Senior journalist Rajdeep Sardesai has now jumped into the ongoing JNU fiasco with his latest blog where he claims himself to be an ‘anti-national’ because of his strong belief in an expanded definition of the right to free speech as spelt out in Article 19 of the Constitution.
In his blog, he wrote, “When I was first accused of being ‘anti-national’ on social media, I was angry. Now, a few years later, the current coarse political discourse, where desh bhakti certificates are being liberally distributed, tempts me to scream: garv se kaho hum desh-drohi hai (proud to be ‘anti-national’).”
“Yes, I am anti-national because while I am discomfited by the slogan shouting at JNU in support of Parliament terror convict Afzal Guru , I do not see it as an act of sedition. The sketchy video evidence made available shows the ‘students’ (we still don’t know if all of them were, indeed, students) shouting slogans like ‘Bharat kee barbaadi’, and hailing Afzal’s ‘martyrdom’.”
“Would we then by extension also suggest that the Hindu Mahasabha, which even today glorifies Nathuram Godse every January 30, even as the rest of India mourns the Mahatma, is an anti-national organisation? Should BJP MP Sakshi Maharaj’s defence of Godse be seen as an anti-national act or not, or will definitions of nationalism be shaped by the convenience of power politics?”
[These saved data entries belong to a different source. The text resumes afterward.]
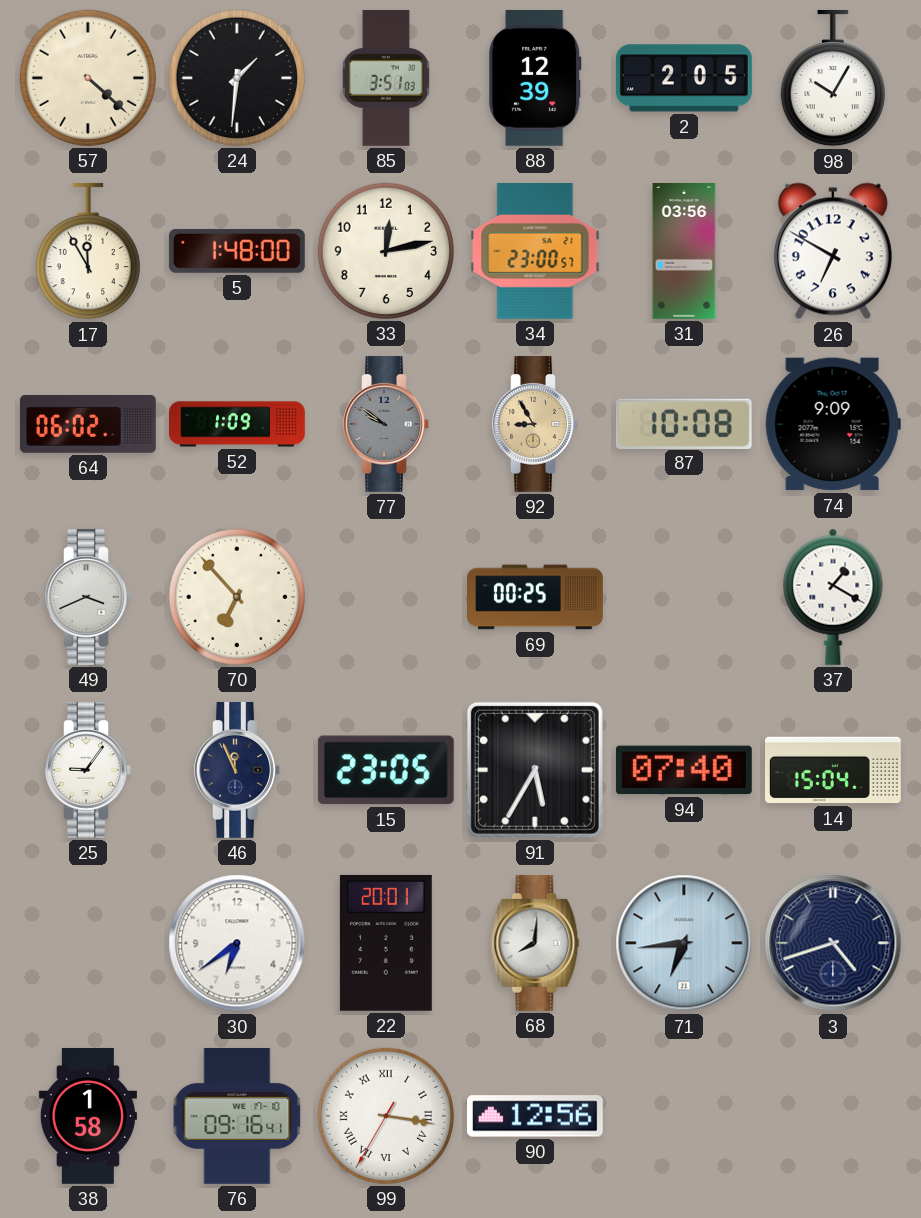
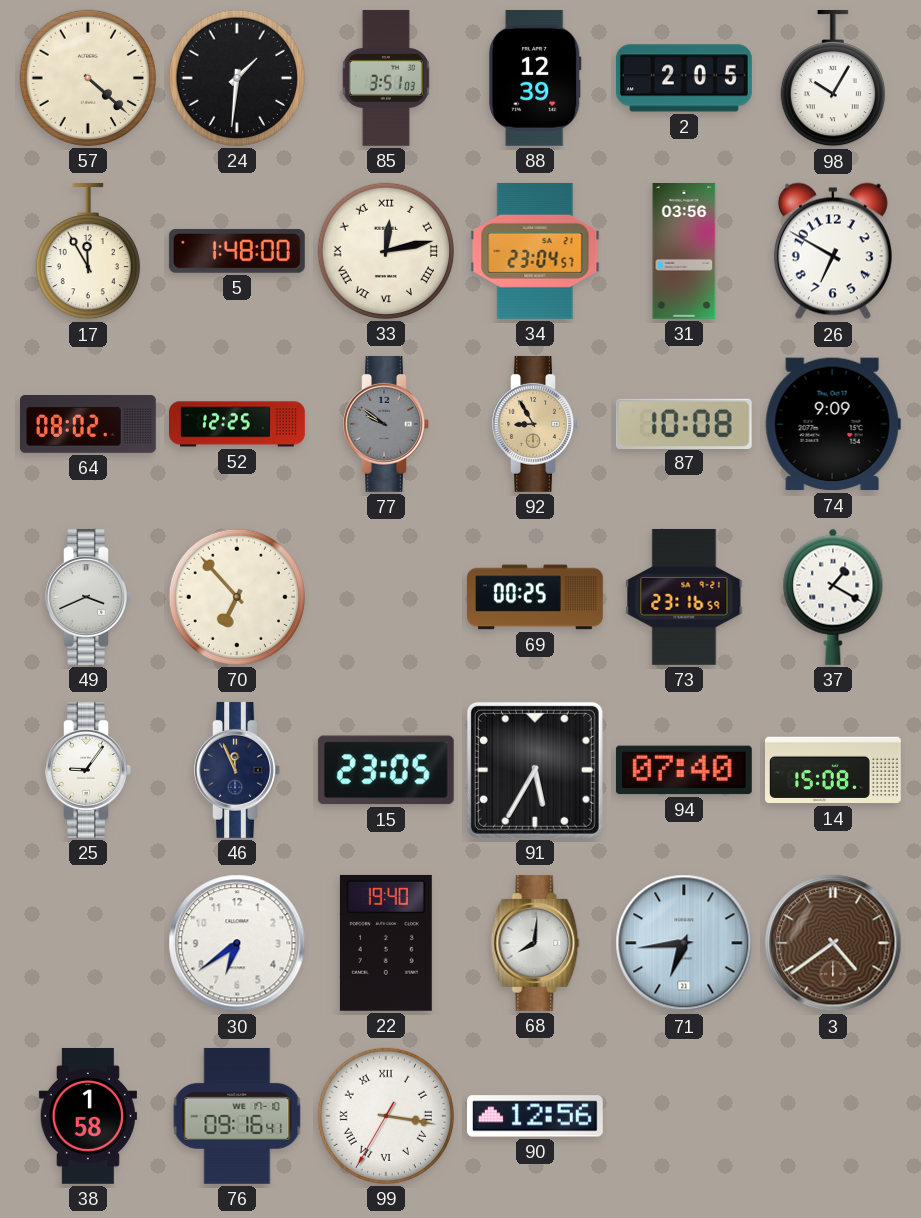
33 numerals: Arabic -> Roman
34: 23:00 -> 23:04
64: 06:02 -> 08:02
52: 1:09 -> 12:25
73: none -> 23:16
14: 15:04 -> 15:08
22: 20:01 -> 19:40
3: 4:42 -> 4:39
3 dial: navy -> brown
“Yes, I am anti-national because while I am a proud Hindu who wakes up to the Gayatri mantra, I also like a well done beef steak, which, according to BJP minister Mukhtar Naqvi, is a treasonous act, enough to pack me off to Pakistan. I celebrate the rich diversity of my country through food: Korma on Eid, pork sorpotel with my Catholic neighbours in Goa during Christmas and shrikhand during Diwali is my preferred diet. The right to food of my choice is again a freedom which I cherish and am unwilling to cede.”